Translation: High-quality translation, particularly for Persian to/from other languages.
Sentiment Analysis: Understanding and analyzing sentiment in multilingual contexts.
Question Answering: Providing accurate and context-aware responses in various domains.

Out-of-Scope Use

Real-time applications requiring ultra-low latency without specialized hardware.
Tasks requiring factual correctness without additional verification, as the model may generate plausible but incorrect information.
Use in safety-critical systems without thorough validation and risk assessment.

Training Details

Pre-Training

Dataset: A large, diverse corpus comprising web-crawled data, open-domain texts, and curated multilingual datasets, with a significant portion of Persian-language data.
Methodology: Pre-trained using a Mixture of Experts architecture to optimize for efficiency and performance. Training involved unsupervised learning on massive text corpora to capture linguistic patterns and knowledge.
Compute Resources: Trained on a cluster of high-performance GPUs over several weeks, leveraging distributed training techniques.

Fine-Tuning

Dataset: Fine-tuned on a curated dataset including task-specific data for text generation, translation, and sentiment analysis, with an emphasis on Persian-language performance.
Methodology: Supervised fine-tuning and reinforcement learning from human feedback (RLHF) to align the model with user expectations and improve task-specific performance.
Data Sources: Includes publicly available datasets, proprietary Persian-language corpora, and synthetic data generated for robustness.

Hyperparameters

Learning Rate: 2e-5 (decayed during training)
Batch Size: 2048 (effective, distributed across GPUs)
Optimizer: AdamW
Training Steps: Approximately 1 million steps for pre-training, followed by 50,000 steps for fine-tuning
MoE Configuration: 8 experts per layer, with top-2 expert routing

Evaluation

Performance Metrics

Perplexity: Achieves competitive perplexity on multilingual benchmarks, particularly strong on Persian-language datasets.
Task-Specific Metrics:
- Translation (BLEU): 35.2 on Persian-English WMT dataset.
- Text Generation (ROUGE): ROUGE-L of 0.68 on Persian summarization tasks.
- Sentiment Analysis (F1): 0.89 F1-score on Persian sentiment datasets.
Multilingual Benchmarks: Evaluated on XGLUE and XTREME, showing strong cross-lingual transfer capabilities.

Limitations

Hallucination Risk: Like other large language models, Zagros-1.0-Quick may generate plausible but factually incorrect outputs.
Language Bias: While optimized for Persian, performance on low-resource languages may be less robust.
Resource Requirements: Requires significant computational resources for inference, though optimized for efficiency via MoE.

Ethical Considerations

Bias and Fairness: The model was trained on diverse datasets, but biases present in the training data may persist. Users should evaluate outputs for unintended biases, particularly in sensitive applications.
Environmental Impact: Training large models like Zagros-1.0-Quick consumes significant energy. Efforts were made to optimize compute efficiency, but users should consider environmental costs for large-scale deployment.
Responsible Use: Users are encouraged to verify outputs for accuracy and appropriateness, especially in contexts involving legal, medical, or financial decisions.

Usage Instructions

Installation

To use Zagros-1.0-Quick with the specific version of the Transformers library from ZagrosLLMModel, install it using:

pip install git+https://github.com/ZagrosLLMModel/transformers.git@main

Inference

Hardware Requirements: Recommended to use a GPU with at least 64GB VRAM for efficient inference. CPU inference is possible but slower.
Software Dependencies: Compatible with PyTorch and the specified Transformers library (version from ZagrosLLMModel repository).
Example Code:

from transformers import AutoModelForCausalLM, AutoTokenizer

model_name = "darsadilab/zagros-1.0-quick"

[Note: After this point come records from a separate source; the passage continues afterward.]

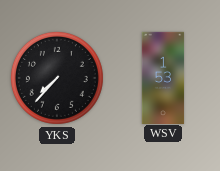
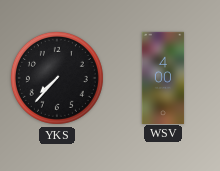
WSV: 1:53 -> 4:00
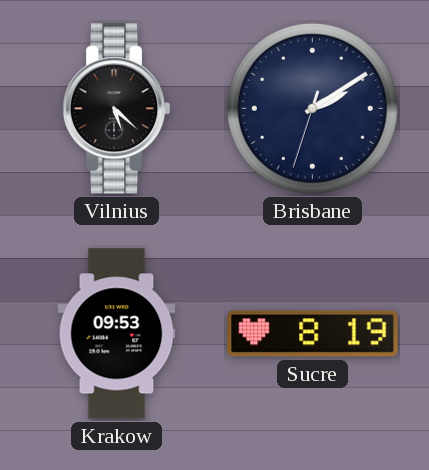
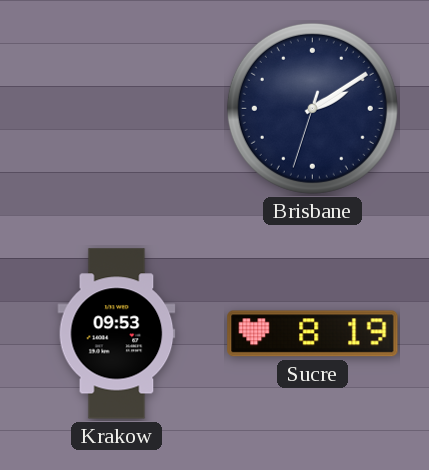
Vilnius: 5:22 -> none
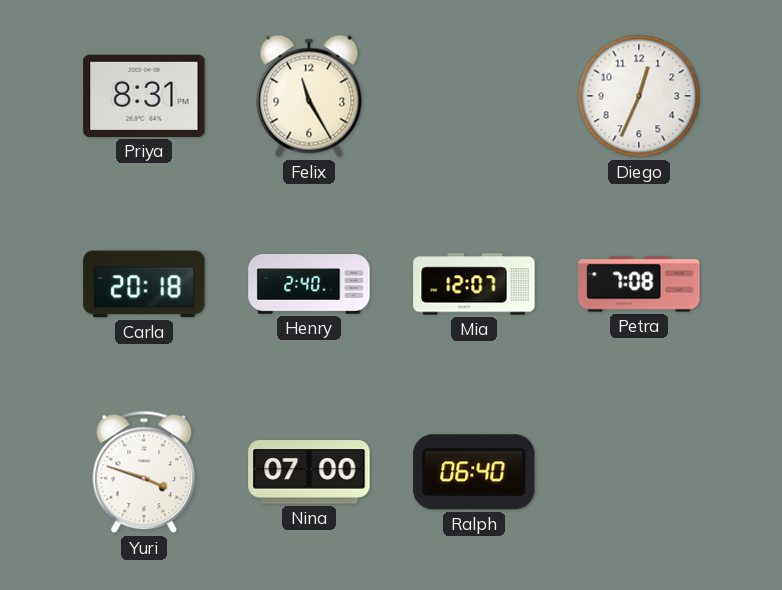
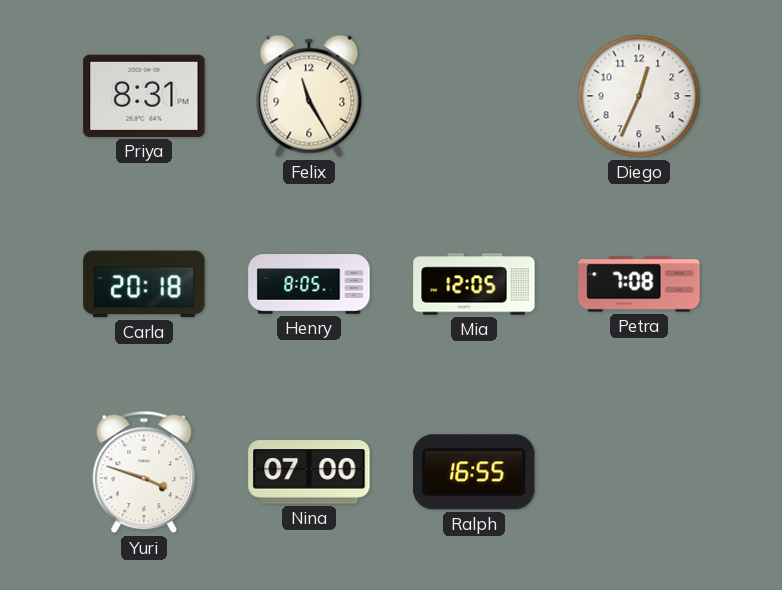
Henry: 2:40 -> 8:05
Mia: 12:07 -> 12:05
Ralph: 06:40 -> 16:55
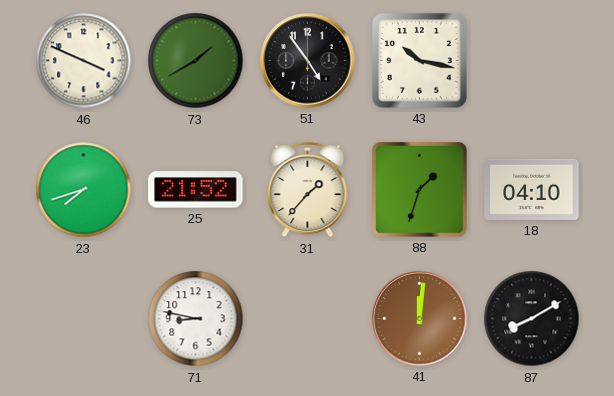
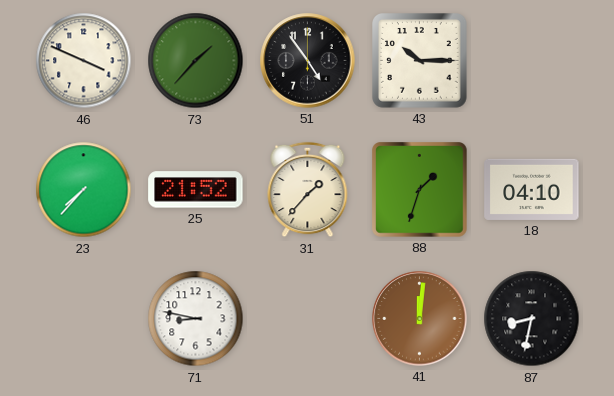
73: 1:40 -> 1:37
43: 10:17 -> 10:15
23: 7:42 -> 7:37
87: 8:10 -> 8:32
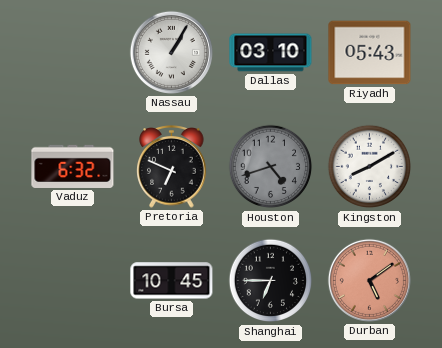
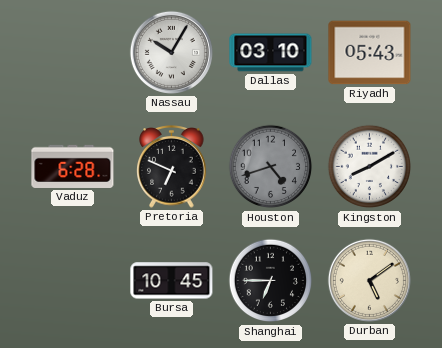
Nassau: 1:05 -> 10:05
Vaduz: 6:32 -> 6:28
Durban dial: salmon -> cream
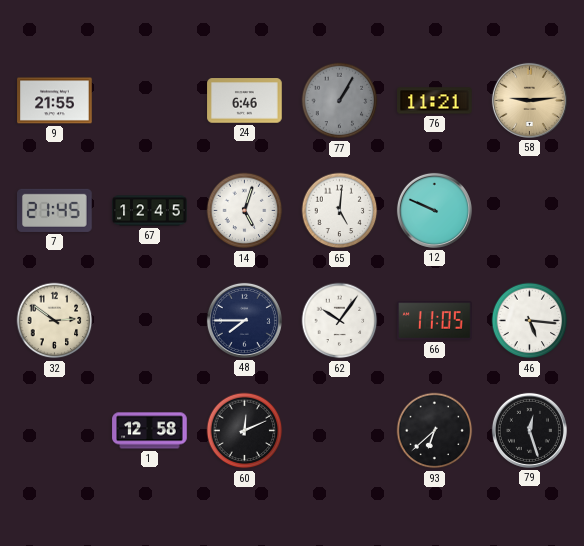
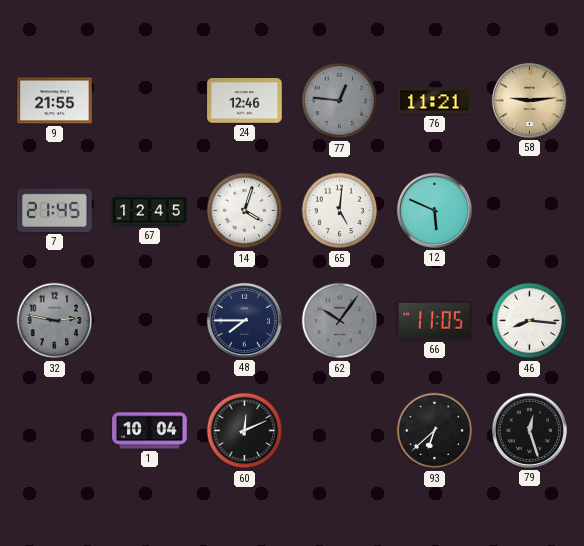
24: 6:46 -> 12:46
77: 1:05 -> 12:46
14: 5:03 -> 4:03
12: 9:49 -> 5:49
32: 2:51 -> 2:47
32 dial: cream -> grey
62 dial: white -> grey
46: 5:16 -> 8:16
1: 12:58 -> 10:04
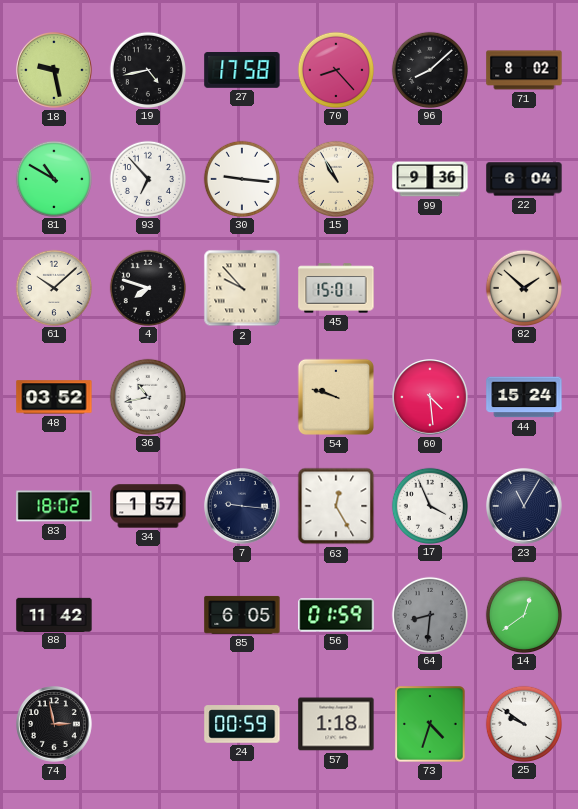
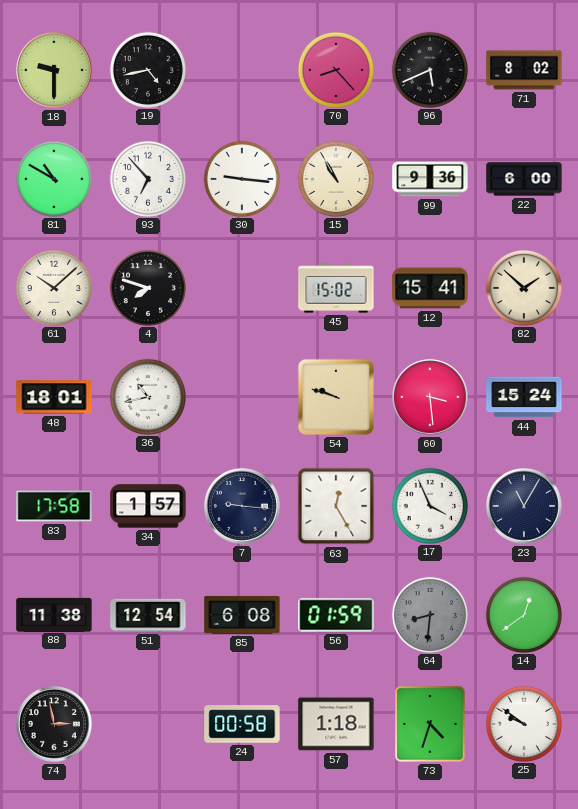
18: 9:28 -> 9:30
27: 17:58 -> none
96: 8:08 -> 5:41
22: 6:04 -> 6:00
2: 9:53 -> none
45: 15:01 -> 15:02
12: none -> 15:41
48: 03:52 -> 18:01
60: 4:29 -> 3:29
83: 18:02 -> 17:58
88: 11:42 -> 11:38
51: none -> 12:54
85: 6:05 -> 6:08
24: 00:59 -> 00:58
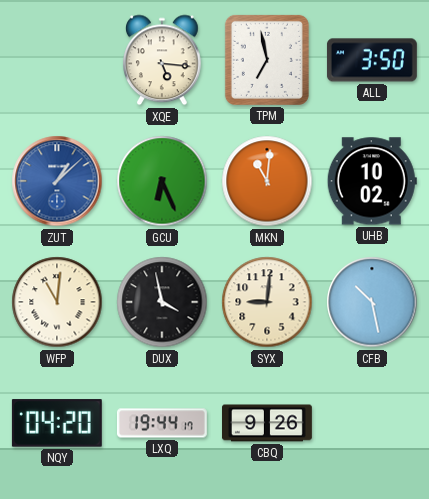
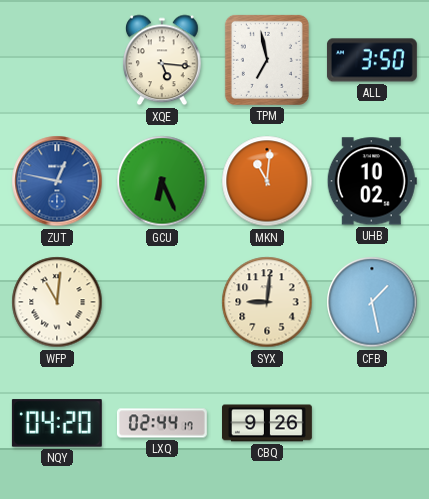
ZUT: 1:08 -> 12:47
DUX: 3:58 -> none
CFB: 10:28 -> 1:28
LXQ: 19:44 -> 02:44
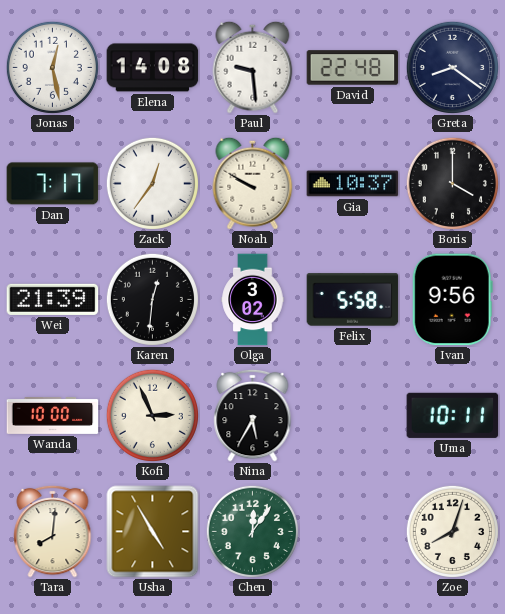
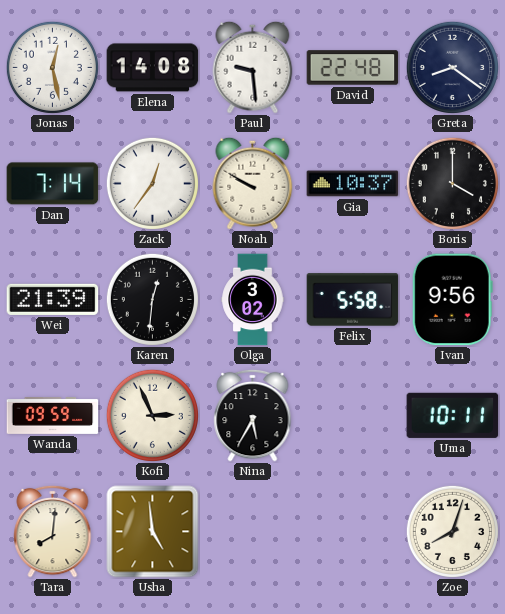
Dan: 7:17 -> 7:14
Wanda: 10:00 -> 09:59
Usha: 4:55 -> 4:59
Chen: 12:06 -> none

# load the tokenizer and the model
tokenizer = AutoTokenizer.from_pretrained(model_name)
model = AutoModelForCausalLM.from_pretrained(
    model_name,
    torch_dtype="auto",
    device_map="auto"
)

# prepare the model input
prompt = "یک وبسایت حرفه ای با استفاده از html طراحی کن که تک کد باشد و شامل css/js داخل همین html باشد."
messages = [
    {"role": "user", "content": prompt}
]
text = tokenizer.apply_chat_template(
    messages,
    tokenize=False,
    add_generation_prompt=True,
)
model_inputs = tokenizer([text], return_tensors="pt").to(model.device)

# conduct text completion
generated_ids = model.generate(
    **model_inputs,
    max_new_tokens=16384
)
output_ids = generated_ids[0][len(model_inputs.input_ids[0]):].tolist() 

content = tokenizer.decode(output_ids, skip_special_tokens=True)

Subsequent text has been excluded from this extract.